Friday, June 02, 2006

Global Stock Trading

Editorial NYTimes.com Homepage Published: June 2, 2006
It has been over two centuries since securities traders began meeting informally under a buttonwood tree on Wall Street. The New York Stock Exchange's columned neo-Classical building is as instantly recognizable as the ceremonial ringing of the opening and closing bells, its floor brokers the embodiment of the frenzied pace of the market. The exchange remains a potent symbol of this city's and this country's financial pre-eminence. Despite the tradition, things have changed. Investment is no longer contained by national boundaries, and operations are regularly executed electronically. Into the crowded fray come new and more complicated financial instruments.

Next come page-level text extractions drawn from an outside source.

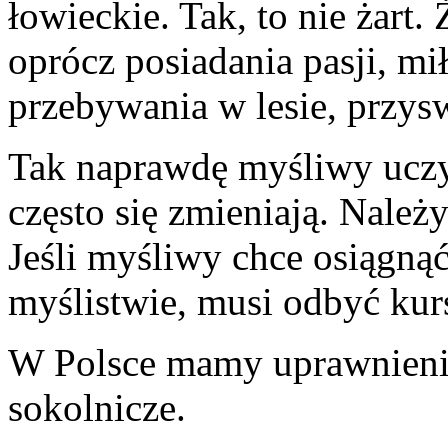
łowieckie. Tak, to nie żart
oprócz posiadania pasji, mi
przebywania w lesie, przys
Tak naprawdę myśliwy uczy 
często się zmieniają. Należ
Jeśli myśliwy chce osiągn
myślistwie, musi odbyć kur
W Polsce mamy uprawnienia
sokolnicze.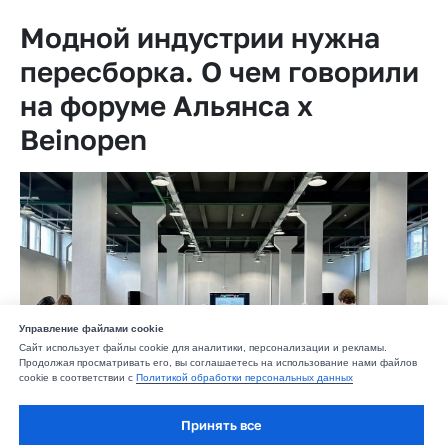
Модной индустрии нужна
пересборка. О чем говорили
на форуме Альянса х
Beinopen
Управление файлами cookie
Сайт использует файлы cookie для аналитики, персонализации и рекламы.
Продолжая просматривать его, вы соглашаетесь на использование нами файлов
cookie в соответствии с
Политикой обработки персональных данных
Принять все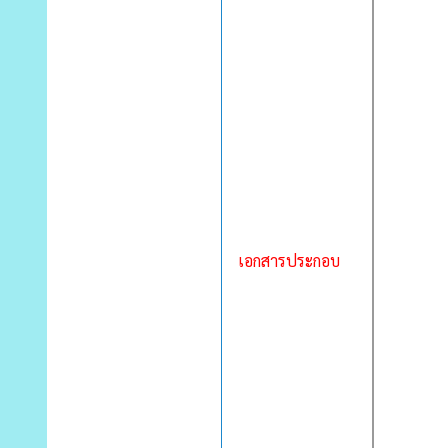
เอกสารประกอบ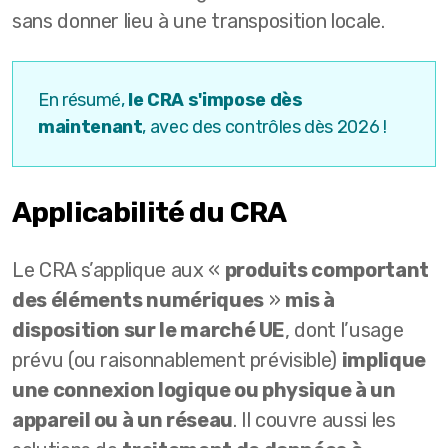
sans donner lieu à une transposition locale.
En résumé,
le CRA s'impose dès
maintenant
, avec des contrôles dès 2026 !
Applicabilité du CRA
Le CRA s’applique aux «
produits comportant
des éléments numériques
»
mis à
disposition sur le marché UE
, dont l’usage
prévu (ou raisonnablement prévisible)
implique
une connexion logique ou physique à un
appareil ou à un réseau
. Il couvre aussi les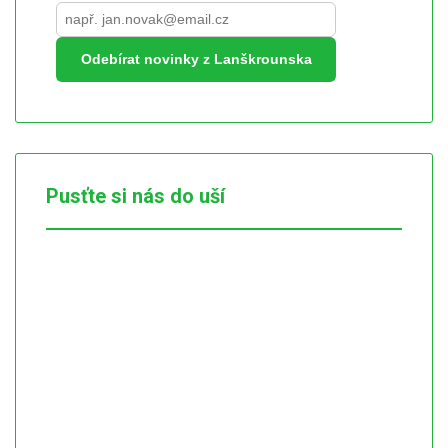
Odebírat novinky z Lanškrounska
Pusťte si nás do uší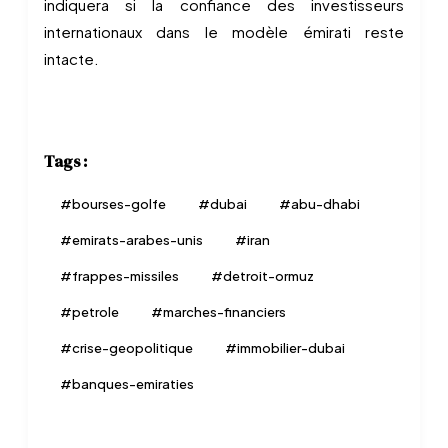
indiquera si la confiance des investisseurs
internationaux dans le modèle émirati reste
intacte.
Tags :
#
bourses-golfe
#
dubai
#
abu-dhabi
#
emirats-arabes-unis
#
iran
#
frappes-missiles
#
detroit-ormuz
#
petrole
#
marches-financiers
#
crise-geopolitique
#
immobilier-dubai
#
banques-emiraties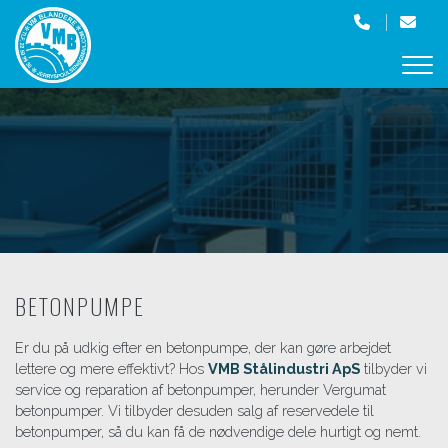
Gå
til
hovedindhold
BETONPUMPE
Er du på udkig efter en betonpumpe, der kan gøre arbejdet
lettere og mere effektivt? Hos
VMB Stålindustri ApS
tilbyder vi
service og reparation af betonpumper, herunder Vergumat
betonpumper. Vi tilbyder desuden salg af reservedele til
betonpumper, så du kan få de nødvendige dele hurtigt og nemt.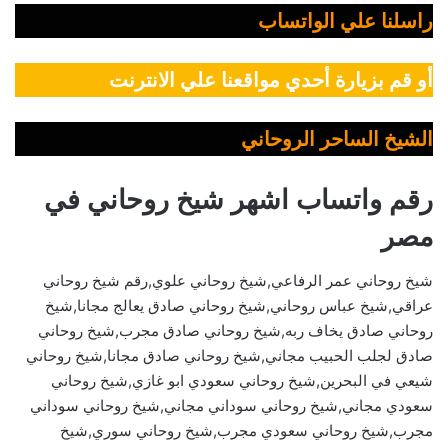
راسلنا علي الواتساب
أو قم بزيارة أحدي مواقعنا علي الانترنت
الشيخ الساحر الروحاني
رقم واتساب اشهر شيخ روحاني في
مصر
شيخ روحاني عمر الرفاعي,شيخ روحاني علوي,رقم شيخ روحاني
عراقي,شيخ عباس روحاني,شيخ روحاني صادق يعالج مجانا,شيخ
روحاني صادق يخاف ربه,شيخ روحاني صادق مجرب,شيخ روحاني
صادق لجلب الحبيب مجاني,شيخ روحاني صادق مجانا,شيخ روحاني
شيعي في البحرين,شيخ روحاني سعودي ابو غازي,شيخ روحاني
سعودي مجاني,شيخ روحاني سوداني مجاني,شيخ روحاني سوداني
مجرب,شيخ روحاني سعودي مجرب,شيخ روحاني سوري,شيخ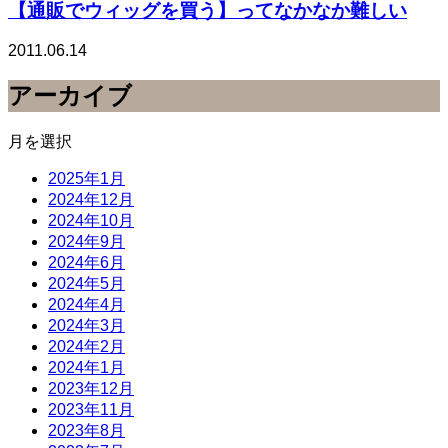
【通販でウィッグを買う】ってなかなか難しい
2011.06.14
アーカイブ
月を選択
2025年1月
2024年12月
2024年10月
2024年9月
2024年6月
2024年5月
2024年4月
2024年3月
2024年2月
2024年1月
2023年12月
2023年11月
2023年8月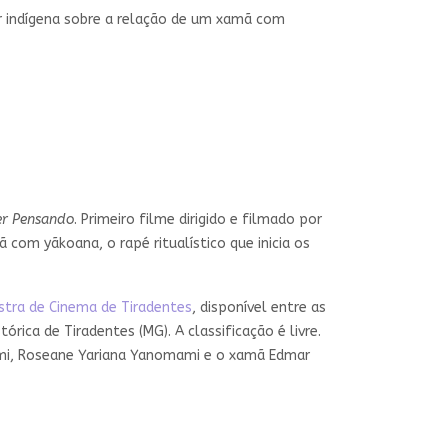
er indígena sobre a relação de um xamã com
er Pensando
. Primeiro filme dirigido e filmado por
com yãkoana, o rapé ritualístico que inicia os
tra de Cinema de Tiradentes
, disponível entre as
rica de Tiradentes (MG). A classificação é livre.
ami, Roseane Yariana Yanomami e o xamã Edmar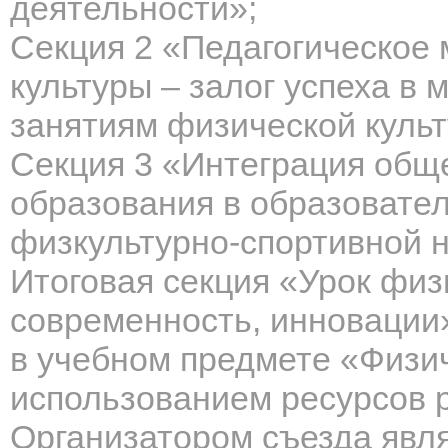
деятельности»;
Секция 2
«Педагогическое 
культуры – залог успеха в
занятиям физической культ
Секция 3
«Интеграция обще
образования в образовате
физкультурно-спортивной 
Итоговая секция
«Урок физ
современность, инновации
в учебном предмете «Физич
использованием ресурсов р
О
рганизатором съезда явл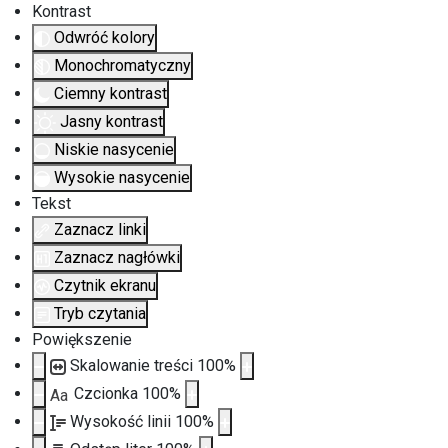
Kontrast
Odwróć kolory
Monochromatyczny
Ciemny kontrast
Jasny kontrast
Niskie nasycenie
Wysokie nasycenie
Tekst
Zaznacz linki
Zaznacz nagłówki
Czytnik ekranu
Tryb czytania
Powiększenie
Skalowanie treści
100
%
Czcionka
100
%
Aa
Wysokość linii
100
%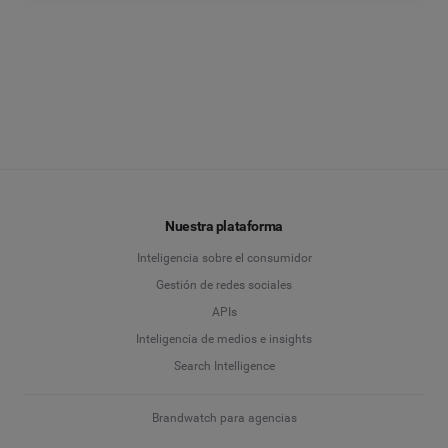
Nuestra plataforma
Inteligencia sobre el consumidor
Gestión de redes sociales
APIs
Inteligencia de medios e insights
Search Intelligence
Brandwatch para agencias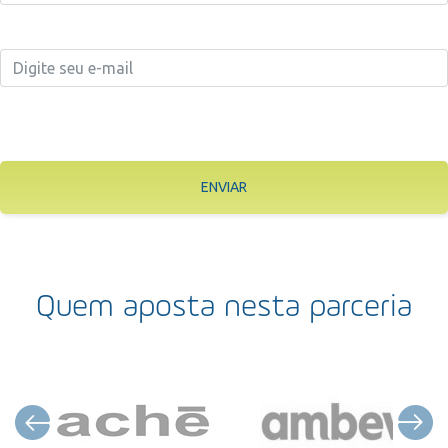
ENVIAR
Quem aposta nesta parceria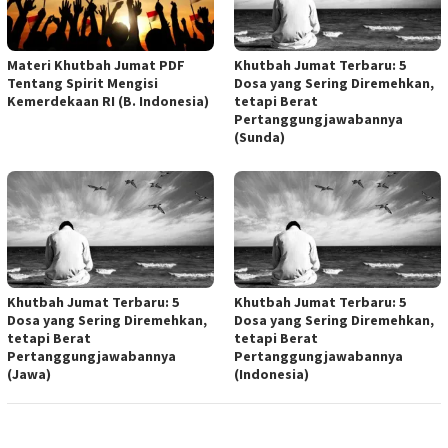
Materi Khutbah Jumat PDF
Khutbah Jumat Terbaru: 5
Tentang Spirit Mengisi
Dosa yang Sering Diremehkan,
Kemerdekaan RI (B. Indonesia)
tetapi Berat
Pertanggungjawabannya
(Sunda)
Khutbah Jumat Terbaru: 5
Khutbah Jumat Terbaru: 5
Dosa yang Sering Diremehkan,
Dosa yang Sering Diremehkan,
tetapi Berat
tetapi Berat
Pertanggungjawabannya
Pertanggungjawabannya
(Jawa)
(Indonesia)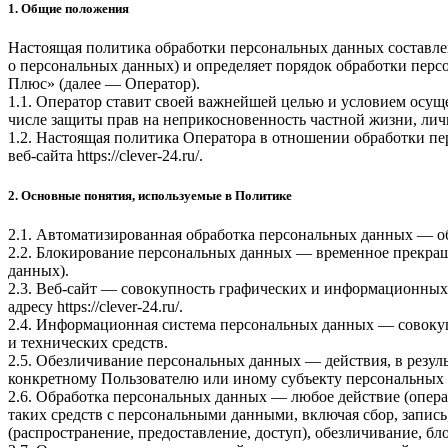
1. Общие положения
Настоящая политика обработки персональных данных составлен
о персональных данных) и определяет порядок обработки пе
Плюс»
(далее — Оператор).
1.1. Оператор ставит своей важнейшей целью и условием осуще
числе защиты прав на неприкосновенность частной жизни, лич
1.2. Настоящая политика Оператора в отношении обработки п
веб-сайта
https://clever-24.ru/
.
2. Основные понятия, используемые в Политике
2.1. Автоматизированная обработка персональных данных — о
2.2. Блокирование персональных данных — временное прекращ
данных).
2.3. Веб-сайт — совокупность графических и информационных 
адресу
https://clever-24.ru/
.
2.4. Информационная система персональных данных — совоку
и технических средств.
2.5. Обезличивание персональных данных — действия, в резу
конкретному Пользователю или иному субъекту персональных
2.6. Обработка персональных данных — любое действие (опера
таких средств с персональными данными, включая сбор, запись
(распространение, предоставление, доступ), обезличивание, б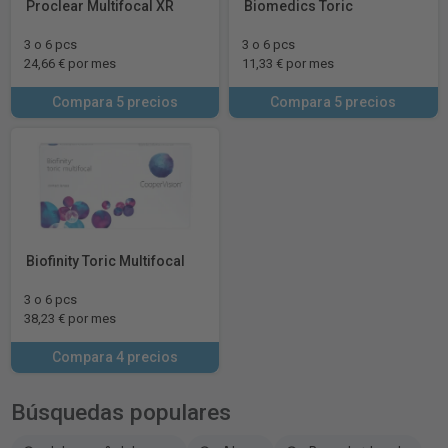
Proclear Multifocal XR
Biomedics Toric
3 o 6 pcs
3 o 6 pcs
24,66 € por mes
11,33 € por mes
Compara 5 precios
Compara 5 precios
Biofinity Toric Multifocal
3 o 6 pcs
38,23 € por mes
Compara 4 precios
Búsquedas populares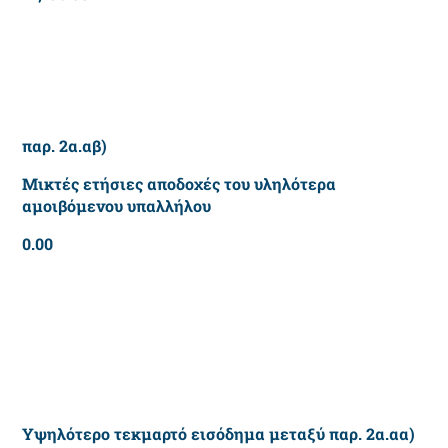
παρ. 2α.αβ)
Μικτές ετήσιες αποδοχές του υληλότερα
αμοιβόμενου υπαλλήλου
0.00
Υψηλότερο τεκμαρτό εισόδημα μεταξύ παρ. 2α.αα)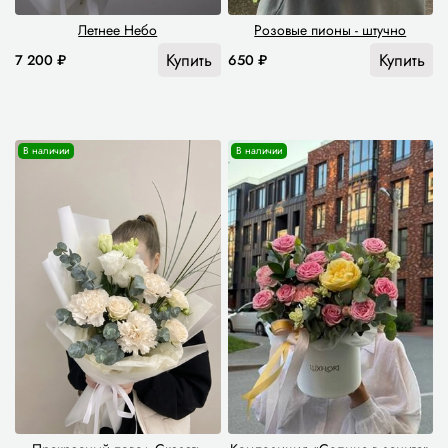
Летнее Небо
Розовые пионы - штучно
Купить
Купить
7 200 ₽
650 ₽
В наличии
В наличии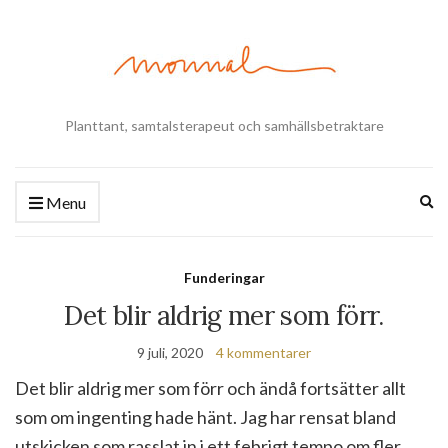
Planttant, samtalsterapeut och samhällsbetraktare
Ex
Menu
se
fo
Funderingar
Det blir aldrig mer som förr.
9 juli, 2020
4 kommentarer
Det blir aldrig mer som förr och ändå fortsätter allt
som om ingenting hade hänt. Jag har rensat bland
utskicken som rasslat in i ett febrigt tempo om fler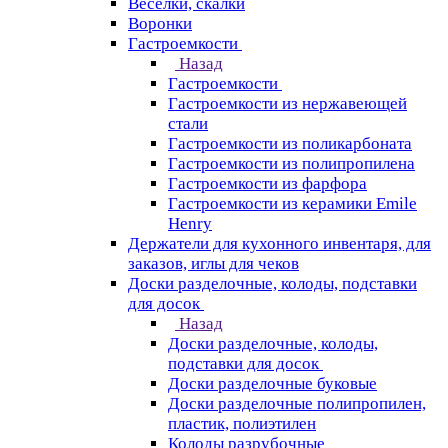
Веселки, скалки
Воронки
Гастроемкости
Назад
Гастроемкости
Гастроемкости из нержавеющей
стали
Гастроемкости из поликарбоната
Гастроемкости из полипропилена
Гастроемкости из фарфора
Гастроемкости из керамики Emile
Henry
Держатели для кухонного инвентаря, для
заказов, иглы для чеков
Доски разделочные, колоды, подставки
для досок
Назад
Доски разделочные, колоды,
подставки для досок
Доски разделочные буковые
Доски разделочные полипропилен,
пластик, полиэтилен
Колоды разрубочные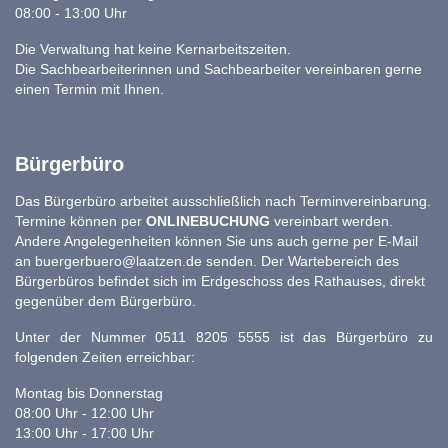
08:00 - 13:00 Uhr
Die Verwaltung hat keine Kernarbeitszeiten.
Die Sachbearbeiterinnen und Sachbearbeiter vereinbaren gerne
einen Termin mit Ihnen.
Bürgerbüro
Das Bürgerbüro arbeitet ausschließlich nach Terminvereinbarung.
Termine können per
ONLINEBUCHUNG
vereinbart werden.
Andere Angelegenheiten können Sie uns auch gerne per E-Mail
an
buergerbuero@laatzen.de
senden. Der Wartebereich des
Bürgerbüros befindet sich im Erdgeschoss des Rathauses, direkt
gegenüber dem Bürgerbüro.
Unter der Nummer 0511 8205 5555 ist das Bürgerbüro zu
folgenden Zeiten erreichbar:
Montag bis Donnerstag
08:00 Uhr - 12:00 Uhr
13:00 Uhr - 17:00 Uhr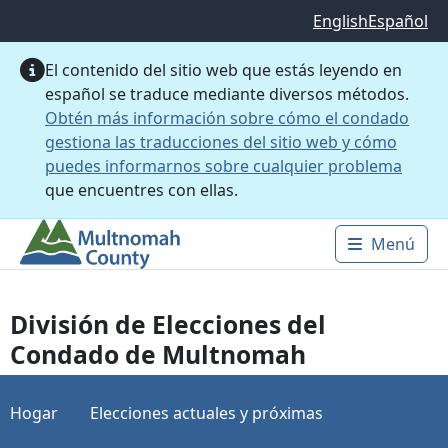
Saltar al contenido principal
English
Español
El contenido del sitio web que estás leyendo en
español se traduce mediante diversos métodos.
Obtén más información sobre cómo el condado
gestiona las traducciones del sitio web y cómo
puedes informarnos sobre cualquier problema
que encuentres con ellas.
Menú
Main 
División de Elecciones del
Condado de Multnomah
Hogar
Elecciones actuales y próximas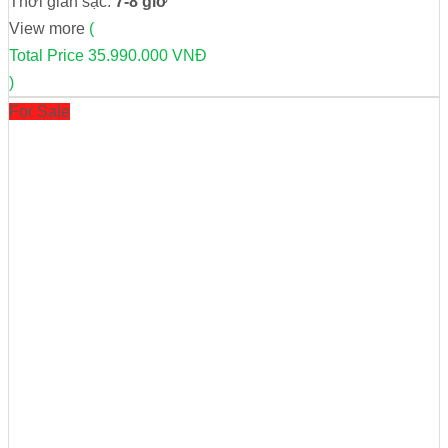
Thời gian sạc:
7-8 giờ
View more
(
Total Price
35.990.000 VNĐ
)
For Sale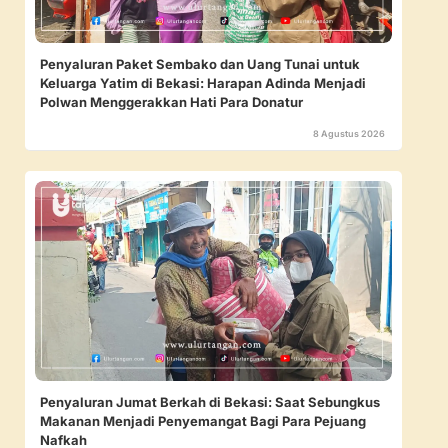
Penyaluran Paket Sembako dan Uang Tunai untuk
Keluarga Yatim di Bekasi: Harapan Adinda Menjadi
Polwan Menggerakkan Hati Para Donatur
8 Agustus 2026
Penyaluran Jumat Berkah di Bekasi: Saat Sebungkus
Makanan Menjadi Penyemangat Bagi Para Pejuang
Nafkah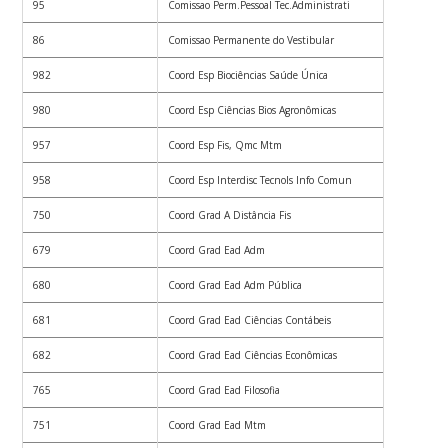
95
Comissao Perm.Pessoal Tec.Administrati
86
Comissao Permanente do Vestibular
982
Coord Esp Biociências Saúde Única
980
Coord Esp Ciências Bios Agronômicas
957
Coord Esp Fis, Qmc Mtm
958
Coord Esp Interdisc Tecnols Info Comun
750
Coord Grad A Distância Fis
679
Coord Grad Ead Adm
680
Coord Grad Ead Adm Pública
681
Coord Grad Ead Ciências Contábeis
682
Coord Grad Ead Ciências Econômicas
765
Coord Grad Ead Filosofia
751
Coord Grad Ead Mtm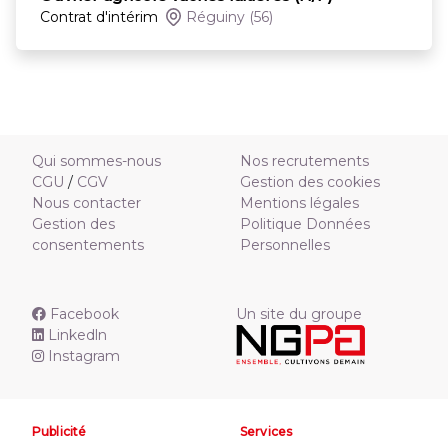
Contrat d'intérim
Réguiny
(56)
Qui sommes-nous
Nos recrutements
CGU
/
CGV
Gestion des cookies
Nous contacter
Mentions légales
Gestion des
Politique Données
consentements
Personnelles
Facebook
Un site du groupe
Linkedln
Instagram
Publicité
Services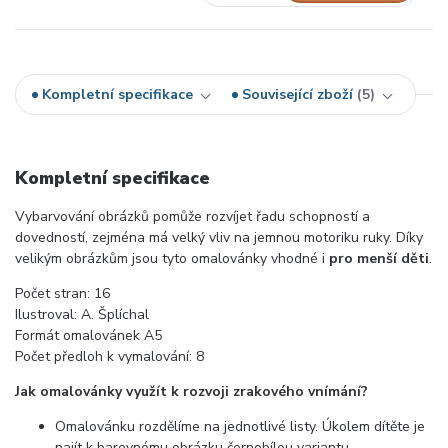
Kompletní specifikace
Související zboží
5
Kompletní specifikace
Vybarvování obrázků pomůže rozvíjet řadu schopností a
dovedností, zejména má velký vliv na jemnou motoriku ruky. Díky
velikým obrázkům jsou tyto omalovánky vhodné i
pro menší děti
.
Počet stran: 16
Ilustroval: A. Šplíchal
Formát omalovánek A5
Počet předloh k vymalování: 8
Jak omalovánky využít k rozvoji zrakového vnímání?
Omalovánku rozdělíme na jednotlivé listy. Úkolem dítěte je
najít k barevnému obrázku černobílou variantu.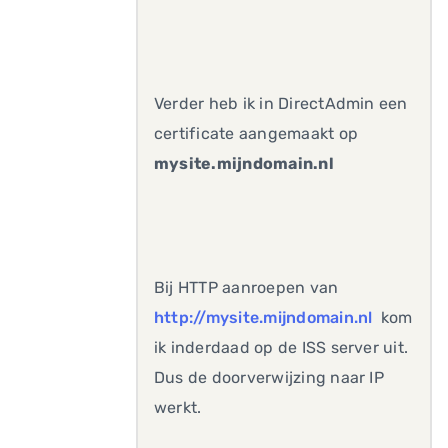
Verder heb ik in DirectAdmin een
certificate aangemaakt op
mysite.mijndomain.nl
Bij HTTP aanroepen van
http://mysite.mijndomain.nl
kom
ik inderdaad op de ISS server uit.
Dus de doorverwijzing naar IP
werkt.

If the exchange's corporate parent, the NYSE Group, is going to keep up, it will have to embrace change. Last year the company announced its acquisition of the electronic trading network Archipelago. Now it has reached a deal for the cross-border European exchange company Euronext. If approved by regulators and shareholders, it would be the first trans-Atlantic market, though the rival Nasdaq has already bought up a 25 percent stake in the London Stock Exchange. Rather than leading the way, the exchanges are catching up to the reality of internationalized investing.
The combination would create "the world's most liquid and truly global financial marketplace," according to John Thain, chief executive of the NYSE Group. It would certainly be a goliath, with a combined market capitalization at the time of the offer of roughly $21 billion and listed companies worth a total of $27 trillion. Most important to investors in the exchange companies themselves is the $375 million in potential savings that NYSE Group predicts for a combined entity. If a combined company can pass the fruits of those savings on to the average investor — not to mention added ease in buying shares of foreign companies — we're all for it.
An era of global trading could benefit from international exchanges. Regulators on both sides of the Atlantic should take a cue and speed up the process of bringing their respective rules into harmony. There's no time to lose. The financial markets never sleep.